Zarafa is a luxuriously understated camp situated in the private Selinda Reserve...
Zarafa Camp: Our full report
Set within Botswana's private 1,350 km 2 Selinda Reserve, the intimate Zarafa Camp (formerly called Zibadianja) was completely relocated and rebuilt in 2008. It now occupies a scenic setting atop an ancient, slightly raised earth bank, beside the lagoons and floodplains, which stem from the Zibadianja Lagoon. It is one of Botswana's most exclusive, most beautiful and most costly camps.
Zarafa shares the Selinda Reserve with its more modest sister camps, Selinda Camp, and the more basic Selinda Explorers Camp. The eastern side of the reserve is dominated by the wide, spreading depression of the Magwegqana Spillway (often known as the Selinda Spillway). This consists largely of open tracts of savannah, dotted with raised, island-like stands of mokolwane palm, leadwood and other riverine vegetation. Since the particularly good rains of 2006, the Spillway has filled with water during the floods, forming a link between the waters of the Okavango and Linyanti deltas. During 2016, however, the Spillway was experiencing a drought, although several other permanent channels were full.
Zarafa stands in a line of lush, riverine vegetation, which runs roughly north-west/south-east.

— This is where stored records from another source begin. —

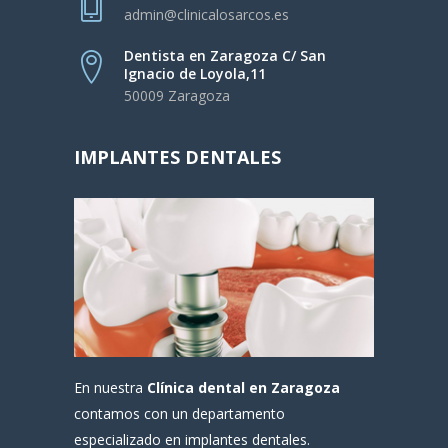
admin@clinicalosarcos.es
Dentista en Zaragoza C/ San
Ignacio de Loyola,11
50009 Zaragoza
IMPLANTES DENTALES
En nuestra
Clínica dental en Zaragoza
contamos con un departamento
especializado en implantes dentales.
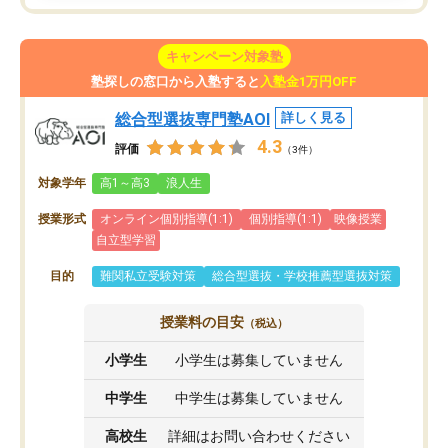
キャンペーン対象塾
塾探しの窓口から入塾すると
入塾金1万円OFF
総合型選抜専門塾AOI
詳しく見る
4.3
評価
（3件）
対象学年
高1～高3
浪人生
授業形式
オンライン個別指導(1:1)
個別指導(1:1)
映像授業
自立型学習
目的
難関私立受験対策
総合型選抜・学校推薦型選抜対策
授業料の目安
（税込）
小学生
小学生は募集していません
中学生
中学生は募集していません
高校生
詳細はお問い合わせください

In front of the camp, to the north and west, are the reedbeds and waterways beside the permanent Zibalianja Lagoon, and beyond these are tracts of savannah, where most activities are conducted. This is an attractive, open environment where wildlife can easily be spotted at a distance. Behind the camp, to the south and east, is a fairly solid belt of mopane woodlands, where the wildlife is usually of much less interest during the dry season.
Even a casual glance at a satellite map of Zarafa will show that Zarafa is positioned on a clear and ancient line dividing two regions of different vegetation. In fact, it's on the high side of a geological faultline, which is the southern extreme of Africa's Great Rift Valley – even if it is only a few metres higher than the water in front of it.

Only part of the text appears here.